Выбрать главу

Kurz darauf entdeckten sie die Treppe.

Sie war in die Wand der Schlucht geschlagen worden und so breit wie eine der Hauptstraßen Bradosts. Nach drei- oder vierhundert Schritt knickte sie rechtwinklig ab und führte von der Felswand weg, auf die Ruinen zu, getragen von künstlich geschaffenen Pfeilern und natürlichen Steinsäulen. Obwohl die Stufen im Dunst verschwanden, war Vivana sicher, dass man viele Stunden hinabsteigen musste, um den Grund der Schlucht zu erreichen.

Sie unterdrückte ein Schaudern.

Wenigstens waren weit und breit weder Dämonen noch verdammte Seelen zu sehen.

Sie begannen mit dem Abstieg. Die Treppe bestand aus demselben schwarz schimmernden Material wie die anderen Ruinen, die sie gesehen hatten, und war trotz ihres unvorstellbaren Alters in erstaunlich gutem Zustand. Manche Stufen waren gesprungen oder abgesplittert und aus der Brüstung hier und da Steine gebrochen, doch davon abgesehen wies sie keine nennenswerten Schäden auf.

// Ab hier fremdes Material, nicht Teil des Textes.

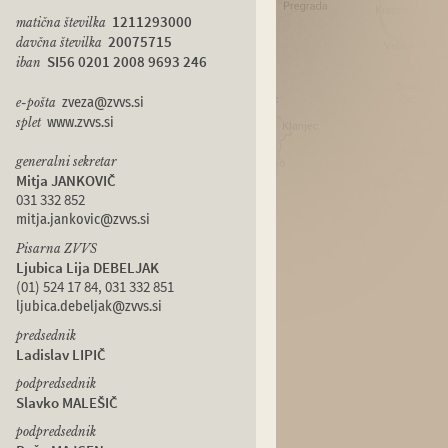
1211293000
matična številka
20075715
davčna številka
SI56 0201 2008 9693 246
iban
e-pošta
zveza@zvvs.si
splet
www.zvvs.si
generalni sekretar
Mitja JANKOVIČ
031 332 852
mitja.jankovic@zvvs.si
Pisarna ZVVS
Ljubica Lija DEBELJAK
(01) 524 17 84, 031 332 851
ljubica.debeljak@zvvs.si
predsednik
Ladislav LIPIČ
podpredsednik
Slavko MALEŠIČ
podpredsednik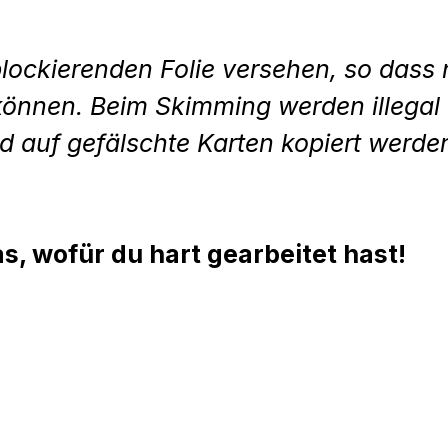
blockierenden Folie versehen, so dass n
önnen. Beim Skimming werden illegal 
 auf gefälschte Karten kopiert werde
s, wofür du hart gearbeitet hast!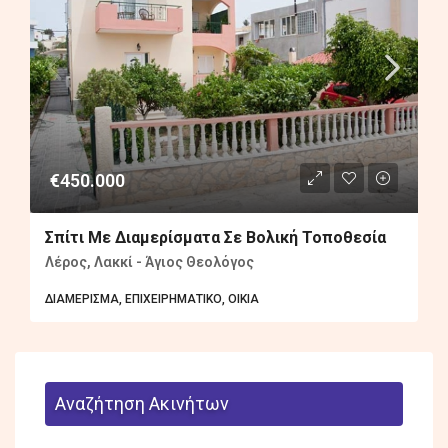
€450.000
Σπίτι Με Διαμερίσματα Σε Βολική Τοποθεσία
Λέρος, Λακκί - Άγιος Θεολόγος
ΔΙΑΜΈΡΙΣΜΑ, ΕΠΙΧΕΙΡΗΜΑΤΙΚΌ, ΟΙΚΊΑ
Αναζήτηση Ακινήτων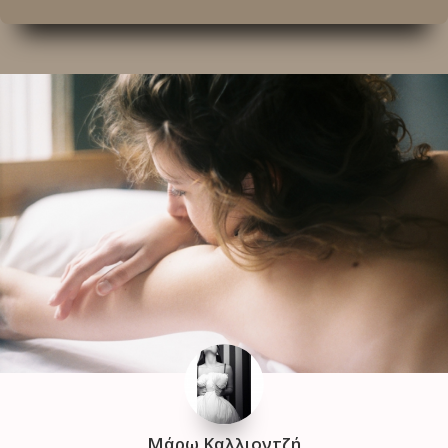
Μάρω Καλλιοντζή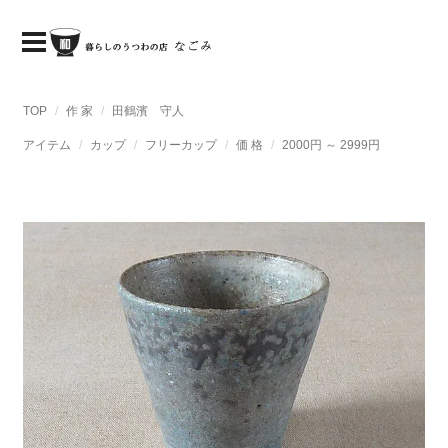
TOP
作 家
田鶴濱 守人
アイテム
カップ
フリーカップ
価 格
2000円 ～ 2999円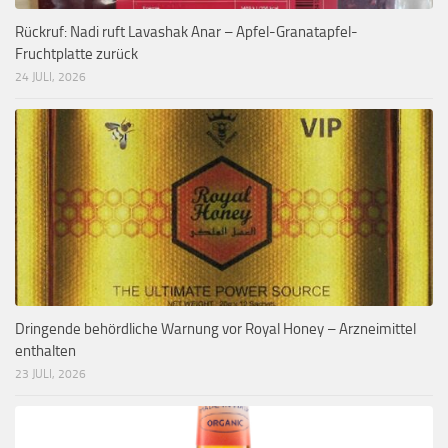
Rückruf: Nadi ruft Lavashak Anar – Apfel-Granatapfel-
Fruchtplatte zurück
24 JULI, 2026
Dringende behördliche Warnung vor Royal Honey – Arzneimittel
enthalten
23 JULI, 2026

Sie schwiegen, denn der Weg in den Abgrund war eine beklemmende Erfahrung. Mit jeder Stufe wurde der Dunst dichter, bis man das obere Ende der Felswand nicht mehr ausmachen konnte. Da der Boden der Schlucht noch lange nicht in Sicht war, hatte Vivana zeitweise das Gefühl, mitten im Nichts zu schweben – ein Eindruck, der sich noch verstärkte, als sie die Stelle passierten, wo die gigantische Stiege von der Felswand wegführte. Wenig später war die Schluchtwand verschwunden, und Vivana sah nichts außer einem etwa hundert Schritt langen Ausschnitt der Treppe und einigen natürlichen Klippen links und rechts, umgeben von blassgoldenen Schlieren. Manchmal erahnte sie riesenhafte Schemen im Dunst, vermutlich Teile der Ruine, doch sie befanden sich zu weit weg, als dass sie Einzelheiten hätte erkennen können.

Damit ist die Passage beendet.